In many cases, sector-specific skills are acquired through specialized training programs, such as obtaining a Master's degree in Nuclear Engineering. However, they can also be acquired on the job, particularly in cases of career transition, like an accountant transitioning to a Data Analyst role. Each sector possesses its own distinct vocabulary, challenges and unique culture.


In conclusion, skills are intangible concepts that companies aim to operationalize by defining their requirements and identifying their assets.

Whether technical, sector-specific, behavioral, or cognitive, these skills are manifested within a specific context. This context is crucial not only for recruiting the appropriate individuals but also for engaging motivated talent who are aware of the environmental factors influencing their work.
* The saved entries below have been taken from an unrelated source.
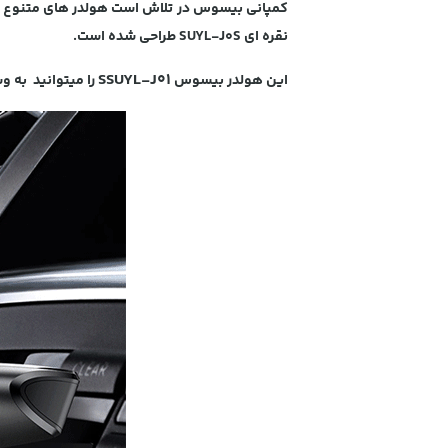
کمپانی بیسوس در تلاش است هولدر های متنوع و با
نقره ای SUYL-J0S طراحی شده است.
S
SUYL-J01
این هولدر بیسوس
را میتوانید به وسیله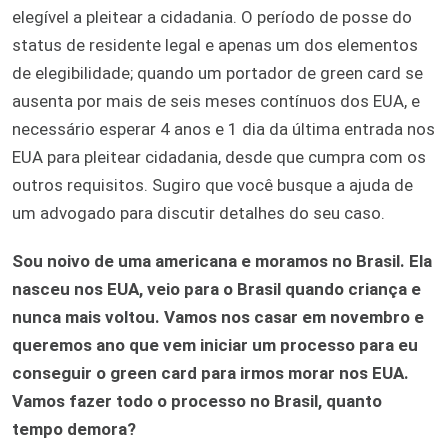
elegível a pleitear a cidadania. O período de posse do
status de residente legal e apenas um dos elementos
de elegibilidade; quando um portador de green card se
ausenta por mais de seis meses contínuos dos EUA, e
necessário esperar 4 anos e 1 dia da última entrada nos
EUA para pleitear cidadania, desde que cumpra com os
outros requisitos. Sugiro que você busque a ajuda de
um advogado para discutir detalhes do seu caso.
Sou noivo de uma americana e moramos no Brasil. Ela
nasceu nos EUA, veio para o Brasil quando criança e
nunca mais voltou. Vamos nos casar em novembro e
queremos ano que vem iniciar um processo para eu
conseguir o green card para irmos morar nos EUA.
Vamos fazer todo o processo no Brasil, quanto
tempo demora?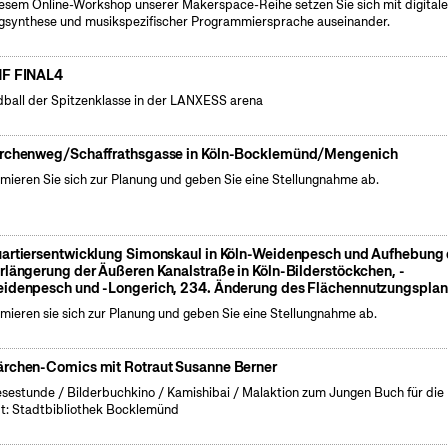
iesem Online-Workshop unserer Makerspace-Reihe setzen Sie sich mit digitale
gsynthese und musikspezifischer Programmiersprache auseinander.
F FINAL4
ball der Spitzenklasse in der LANXESS arena
rchenweg/Schaffrathsgasse in Köln-Bocklemünd/Mengenich
rmieren Sie sich zur Planung und geben Sie eine Stellungnahme ab.
artiersentwicklung Simonskaul in Köln-Weidenpesch und Aufhebung 
rlängerung der Äußeren Kanalstraße in Köln-Bilderstöckchen, -
idenpesch und -Longerich, 234. Änderung des Flächennutzungsplan
rmieren sie sich zur Planung und geben Sie eine Stellungnahme ab.
rchen-Comics mit Rotraut Susanne Berner
esestunde / Bilderbuchkino / Kamishibai / Malaktion zum Jungen Buch für die
t: Stadtbibliothek Bocklemünd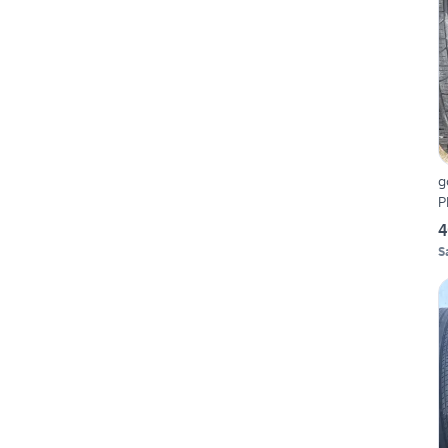
g
P
4
S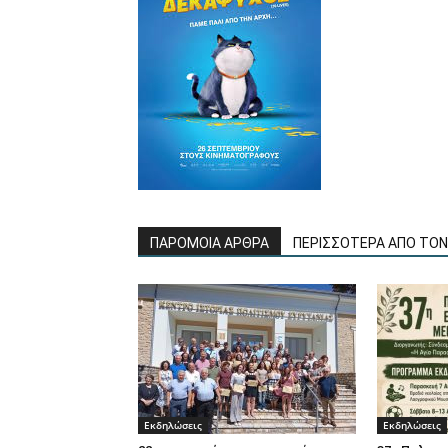
ΠΑΡΟΜΟΙΑ ΑΡΘΡΑ
ΠΕΡΙΣΣΟΤΕΡΑ ΑΠΟ ΤΟ
Εκδηλώσεις
Εκδηλώσεις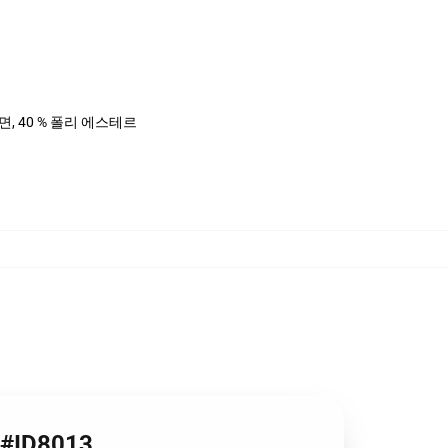
%면, 40 % 폴리 에스테르
 #ID8013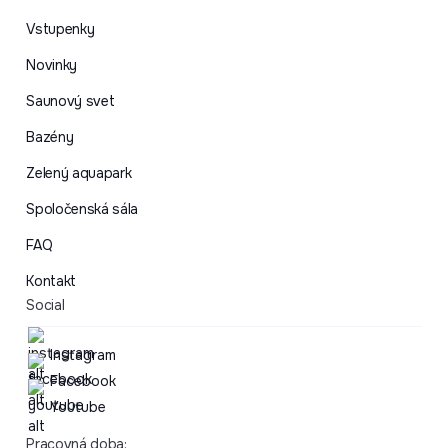
Vstupenky
Novinky
Saunový svet
Bazény
Zelený aquapark
Spoločenská sála
FAQ
Kontakt
Social
Instagram
Facebook
Youtube
Pracovná doba: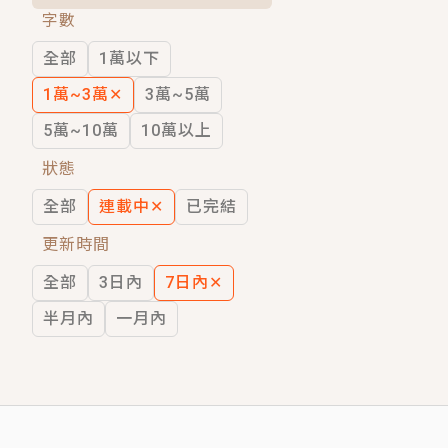
字數
短劇原著｜《離婚後，禁欲大佬爬墻偷吻
全部
1萬以下
穿越｜《穿越遠古後成了野人娘子》你好，
1萬~3萬
✕
3萬~5萬
5萬~10萬
10萬以上
狀態
全部
連載中
✕
已完結
更新時間
全部
3日內
7日內
✕
半月內
一月內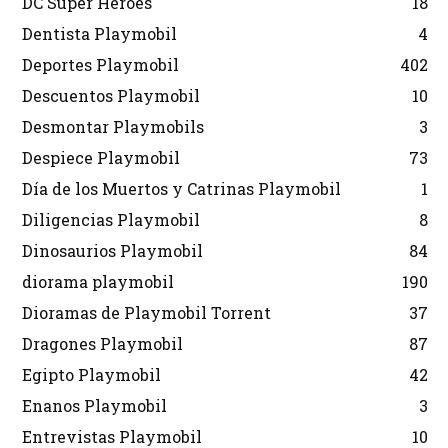
DC Super Héroes
18
Dentista Playmobil
4
Deportes Playmobil
402
Descuentos Playmobil
10
Desmontar Playmobils
3
Despiece Playmobil
73
Día de los Muertos y Catrinas Playmobil
1
Diligencias Playmobil
8
Dinosaurios Playmobil
84
diorama playmobil
190
Dioramas de Playmobil Torrent
37
Dragones Playmobil
87
Egipto Playmobil
42
Enanos Playmobil
3
Entrevistas Playmobil
10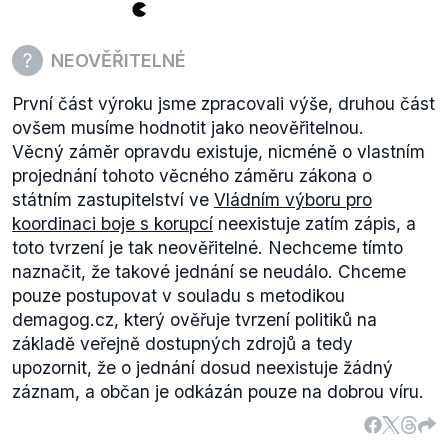
NEOVĚŘITELNÉ
První část výroku jsme zpracovali výše, druhou část
ovšem musíme hodnotit jako neověřitelnou.
Věcný záměr opravdu existuje, nicméně o vlastním
projednání tohoto věcného záměru zákona o
státním zastupitelství ve
Vládním výboru pro
koordinaci boje s korupcí
neexistuje zatím zápis, a
toto tvrzení je tak neověřitelné. Nechceme tímto
naznačit, že takové jednání se neudálo. Chceme
pouze postupovat v souladu s metodikou
demagog.cz, který ověřuje tvrzení politiků na
základě veřejně dostupných zdrojů a tedy
upozornit, že o jednání dosud neexistuje žádný
záznam, a občan je odkázán pouze na dobrou víru.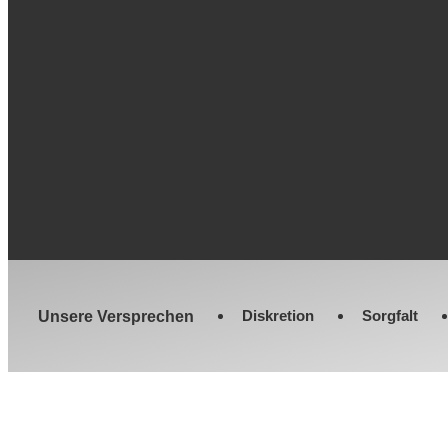
Diskretion
Sorgfalt
Unsere Versprechen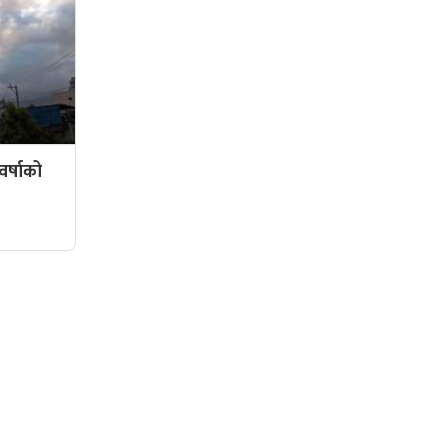
र्षाको
सामाजिक संजालमा हामी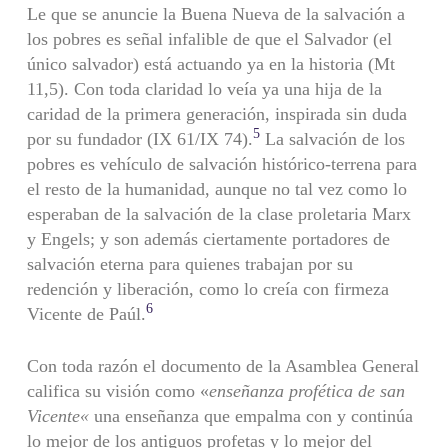
Le que se anuncie la Buena Nueva de la salvación a
los pobres es señal infalible de que el Salvador (el
único salvador) está actuando ya en la historia (Mt
11,5). Con toda claridad lo veía ya una hija de la
caridad de la primera generación, inspirada sin duda
5
por su fundador (IX 61/IX 74).
La salvación de los
pobres es vehículo de salvación histórico-terrena para
el resto de la humanidad, aunque no tal vez como lo
esperaban de la salvación de la clase proletaria Marx
y Engels; y son además ciertamente portadores de
salvación eterna para quienes trabajan por su
redención y liberación, como lo creía con firmeza
6
Vicente de Paúl.
Con toda razón el documento de la Asamblea General
califica su visión como «
enseñanza profética de san
Vicente
«
una enseñanza que empalma con y continúa
lo mejor de los antiguos profetas y lo mejor del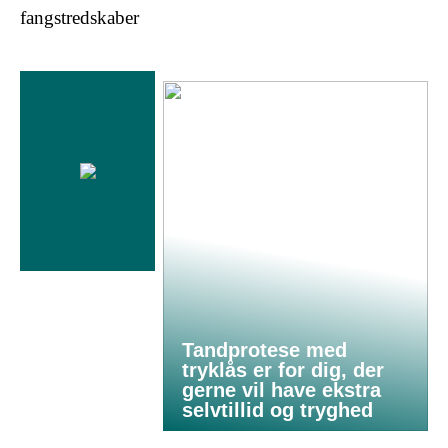
fangstredskaber
Tandprotese med
tryklås er for dig, der
gerne vil have ekstra
selvtillid og tryghed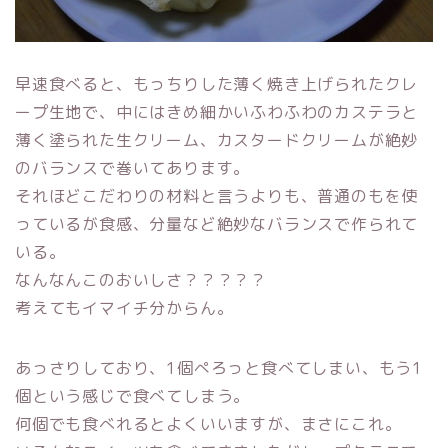
早速食べると、もっちりした薄く焼き上げられたクレ
ープ生地で、中にはきめ細かいふわふわのカステラと
薄く塗られた生クリーム、カスタードクリームが絶妙
のバランスで巻いてあります。
それほどこだわりの材料と言うよりも、普通のもを使
っているが食感、分量など絶妙なバランスで作られて
いる。
なんなんこのおいしさ？？？？？
考えてもイマイチ分からん。
あっさりしており、1個ぺろっと食べてしまい、もう1
個という感じで食べてしまう。
何個でも食べれるとよくいいますが、まさにこれ。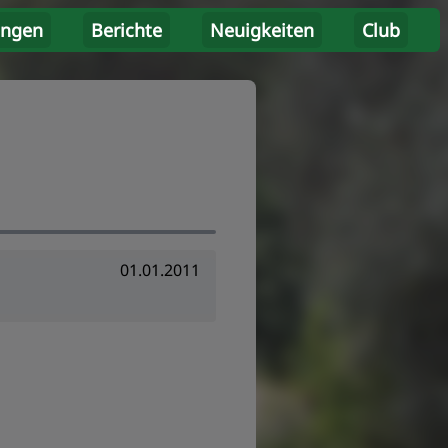
ungen
Berichte
Neuigkeiten
Club
01.01.2011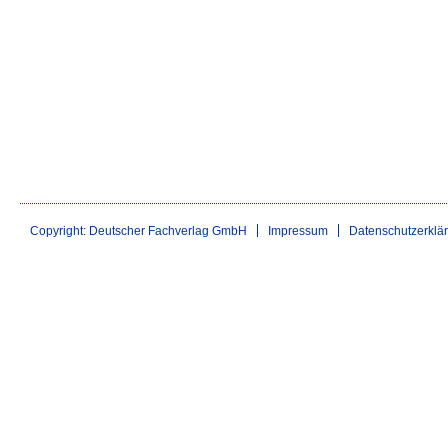
Copyright: Deutscher Fachverlag GmbH
Impressum
Datenschutzerklä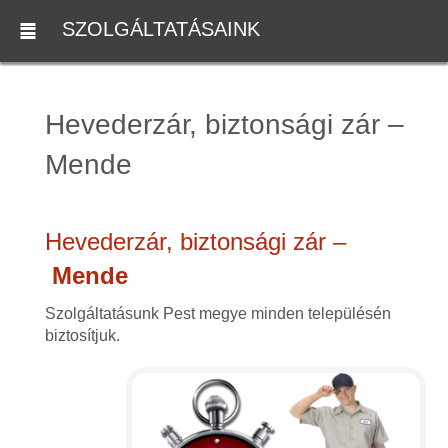
SZOLGÁLTATÁSAINK
Hevederzár, biztonsági zár –
Mende
Hevederzár, biztonsági zár –
Mende
Szolgáltatásunk Pest megye minden településén
biztosítjuk.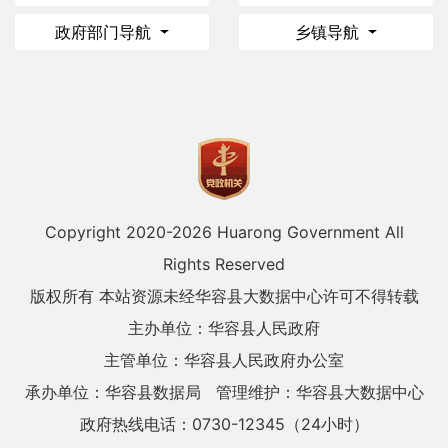
政府部门导航
乡镇导航
Copyright 2020-
2026 Huarong Government All
Rights Reserved
版权所有 本站资源未经华容县大数据中心许可不得转载
主办单位：华容县人民政府
主管单位：华容县人民政府办公室
承办单位：华容县数据局
管理维护：华容县大数据中心
政府热线电话：0730-12345（24小时）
In the world of work, all skill categories have their significance and should be developed throughout an individual's career. Some skills can transcend various professions and industry sectors, serving as common threads for internal mobility. To facilitate the creation of smoother pathways for skill-based mobility, you can draw inspiration from our article: "skills transversal and internal mobility".

By utilizing this categorization, HR professionals and managers can enhance the management of corporate and human resources by emphasizing the alignment between the organization's requirements or goals and its pool of available assets.